§ THE TASK
From the listing below, pull each line that includes "options".

§ DATA TO EXAMINE
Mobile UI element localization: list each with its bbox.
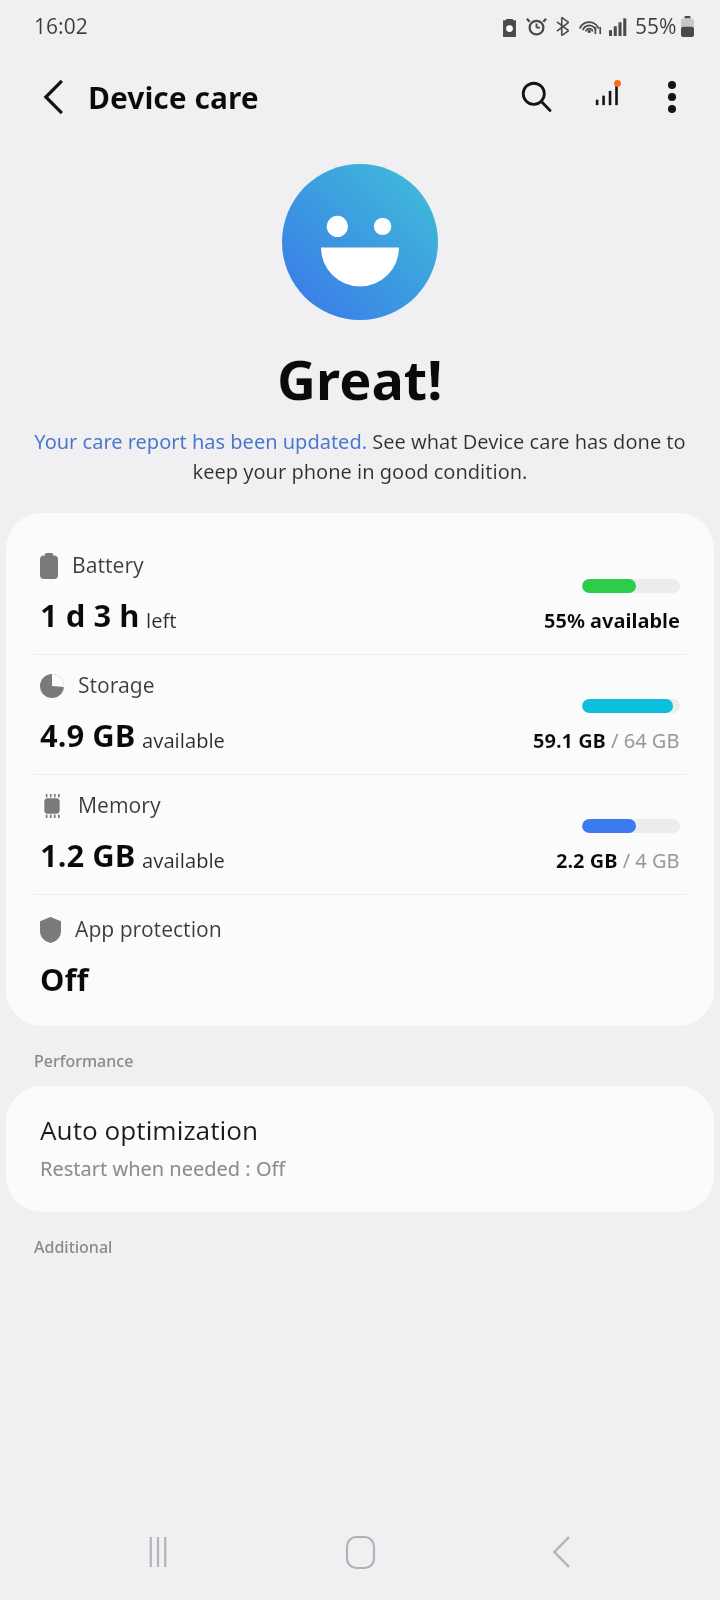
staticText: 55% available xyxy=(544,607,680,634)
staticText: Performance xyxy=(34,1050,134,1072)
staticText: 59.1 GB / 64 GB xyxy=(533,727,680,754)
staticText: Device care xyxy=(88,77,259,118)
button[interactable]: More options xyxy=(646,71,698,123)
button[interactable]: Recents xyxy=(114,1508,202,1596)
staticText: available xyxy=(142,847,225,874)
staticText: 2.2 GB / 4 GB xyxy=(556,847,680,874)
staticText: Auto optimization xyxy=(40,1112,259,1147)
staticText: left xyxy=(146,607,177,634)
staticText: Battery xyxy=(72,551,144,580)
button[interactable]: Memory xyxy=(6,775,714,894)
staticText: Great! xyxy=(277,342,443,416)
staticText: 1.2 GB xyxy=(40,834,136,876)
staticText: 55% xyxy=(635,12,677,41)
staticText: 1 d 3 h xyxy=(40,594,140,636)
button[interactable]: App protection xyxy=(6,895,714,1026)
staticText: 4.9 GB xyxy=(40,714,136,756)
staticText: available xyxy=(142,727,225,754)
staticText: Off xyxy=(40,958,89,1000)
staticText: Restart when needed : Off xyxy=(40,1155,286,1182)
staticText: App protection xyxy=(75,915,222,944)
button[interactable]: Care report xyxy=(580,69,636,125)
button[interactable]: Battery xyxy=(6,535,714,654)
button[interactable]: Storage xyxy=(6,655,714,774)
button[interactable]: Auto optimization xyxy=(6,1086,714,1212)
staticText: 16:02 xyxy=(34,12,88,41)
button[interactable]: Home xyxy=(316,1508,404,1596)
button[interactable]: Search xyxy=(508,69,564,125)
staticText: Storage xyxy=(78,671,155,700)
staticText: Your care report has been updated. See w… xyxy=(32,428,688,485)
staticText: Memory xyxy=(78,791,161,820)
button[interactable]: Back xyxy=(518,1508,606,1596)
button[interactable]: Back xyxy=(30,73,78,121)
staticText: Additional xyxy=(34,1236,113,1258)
==
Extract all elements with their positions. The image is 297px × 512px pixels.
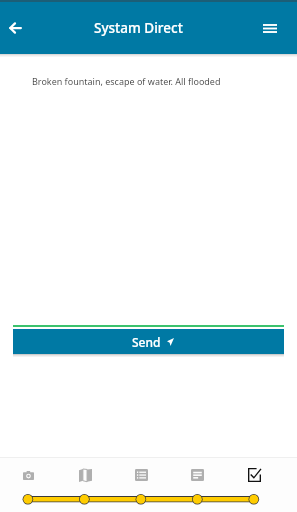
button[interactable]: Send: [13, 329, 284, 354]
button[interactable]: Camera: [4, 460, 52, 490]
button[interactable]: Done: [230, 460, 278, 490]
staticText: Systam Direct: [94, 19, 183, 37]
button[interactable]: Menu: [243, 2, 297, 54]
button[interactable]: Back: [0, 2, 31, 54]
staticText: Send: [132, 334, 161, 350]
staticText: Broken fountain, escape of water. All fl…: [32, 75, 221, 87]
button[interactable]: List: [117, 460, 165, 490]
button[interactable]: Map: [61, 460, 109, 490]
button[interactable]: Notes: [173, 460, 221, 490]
...
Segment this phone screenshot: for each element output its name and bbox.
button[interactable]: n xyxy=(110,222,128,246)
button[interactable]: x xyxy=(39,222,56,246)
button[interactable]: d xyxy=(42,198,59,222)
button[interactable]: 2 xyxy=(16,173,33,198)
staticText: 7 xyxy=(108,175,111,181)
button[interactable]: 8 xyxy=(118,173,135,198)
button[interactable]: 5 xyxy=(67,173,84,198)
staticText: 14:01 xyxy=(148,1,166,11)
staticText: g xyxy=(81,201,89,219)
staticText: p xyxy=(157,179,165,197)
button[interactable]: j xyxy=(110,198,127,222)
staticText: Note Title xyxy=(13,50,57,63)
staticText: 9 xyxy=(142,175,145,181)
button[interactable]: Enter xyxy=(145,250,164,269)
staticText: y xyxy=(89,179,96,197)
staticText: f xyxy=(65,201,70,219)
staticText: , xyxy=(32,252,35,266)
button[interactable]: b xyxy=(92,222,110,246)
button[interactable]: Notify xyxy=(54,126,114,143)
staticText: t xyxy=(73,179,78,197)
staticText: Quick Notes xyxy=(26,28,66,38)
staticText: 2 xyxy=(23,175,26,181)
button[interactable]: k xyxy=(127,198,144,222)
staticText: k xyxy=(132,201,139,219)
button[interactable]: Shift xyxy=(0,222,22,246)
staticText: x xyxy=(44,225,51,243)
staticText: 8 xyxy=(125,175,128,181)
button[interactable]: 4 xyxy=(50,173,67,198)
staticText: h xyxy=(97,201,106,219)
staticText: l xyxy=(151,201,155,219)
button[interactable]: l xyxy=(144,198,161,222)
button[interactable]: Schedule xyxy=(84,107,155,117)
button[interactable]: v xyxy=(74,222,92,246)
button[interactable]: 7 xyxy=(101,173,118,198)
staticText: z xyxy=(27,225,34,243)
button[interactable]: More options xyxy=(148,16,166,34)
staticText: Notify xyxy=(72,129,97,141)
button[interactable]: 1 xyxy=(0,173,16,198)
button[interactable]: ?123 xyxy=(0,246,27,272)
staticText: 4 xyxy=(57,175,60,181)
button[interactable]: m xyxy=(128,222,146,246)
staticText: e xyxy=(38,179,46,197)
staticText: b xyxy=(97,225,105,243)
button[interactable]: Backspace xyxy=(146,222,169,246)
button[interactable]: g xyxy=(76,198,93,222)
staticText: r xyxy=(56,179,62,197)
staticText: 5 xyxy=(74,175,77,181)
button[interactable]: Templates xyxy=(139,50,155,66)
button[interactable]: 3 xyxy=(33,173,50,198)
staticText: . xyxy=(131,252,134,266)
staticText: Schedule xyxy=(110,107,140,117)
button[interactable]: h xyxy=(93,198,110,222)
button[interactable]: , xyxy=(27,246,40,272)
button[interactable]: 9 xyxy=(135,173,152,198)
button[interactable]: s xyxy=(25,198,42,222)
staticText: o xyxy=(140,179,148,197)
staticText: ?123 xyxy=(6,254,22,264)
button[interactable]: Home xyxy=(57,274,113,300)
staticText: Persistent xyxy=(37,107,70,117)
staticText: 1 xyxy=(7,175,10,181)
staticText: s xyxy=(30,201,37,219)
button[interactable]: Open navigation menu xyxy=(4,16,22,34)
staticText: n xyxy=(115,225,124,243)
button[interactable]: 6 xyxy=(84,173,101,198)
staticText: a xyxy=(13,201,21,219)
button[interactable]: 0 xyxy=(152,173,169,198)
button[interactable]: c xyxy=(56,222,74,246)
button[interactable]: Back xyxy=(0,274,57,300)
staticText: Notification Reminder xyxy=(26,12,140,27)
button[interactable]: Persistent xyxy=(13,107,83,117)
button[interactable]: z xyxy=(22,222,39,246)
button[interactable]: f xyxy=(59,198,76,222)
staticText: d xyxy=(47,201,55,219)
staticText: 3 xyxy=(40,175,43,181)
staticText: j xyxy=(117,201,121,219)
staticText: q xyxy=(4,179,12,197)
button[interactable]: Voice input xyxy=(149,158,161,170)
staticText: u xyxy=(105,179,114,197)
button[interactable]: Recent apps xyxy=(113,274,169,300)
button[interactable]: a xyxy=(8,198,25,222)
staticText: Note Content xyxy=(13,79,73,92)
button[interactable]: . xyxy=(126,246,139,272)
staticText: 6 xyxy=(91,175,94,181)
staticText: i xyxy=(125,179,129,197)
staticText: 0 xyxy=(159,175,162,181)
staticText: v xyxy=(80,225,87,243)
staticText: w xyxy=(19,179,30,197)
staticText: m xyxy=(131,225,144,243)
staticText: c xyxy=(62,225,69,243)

§ RESPONSE TO THIS EXERCISE
button[interactable]: More options xyxy=(646,71,698,123)
button[interactable]: More options xyxy=(148,16,166,34)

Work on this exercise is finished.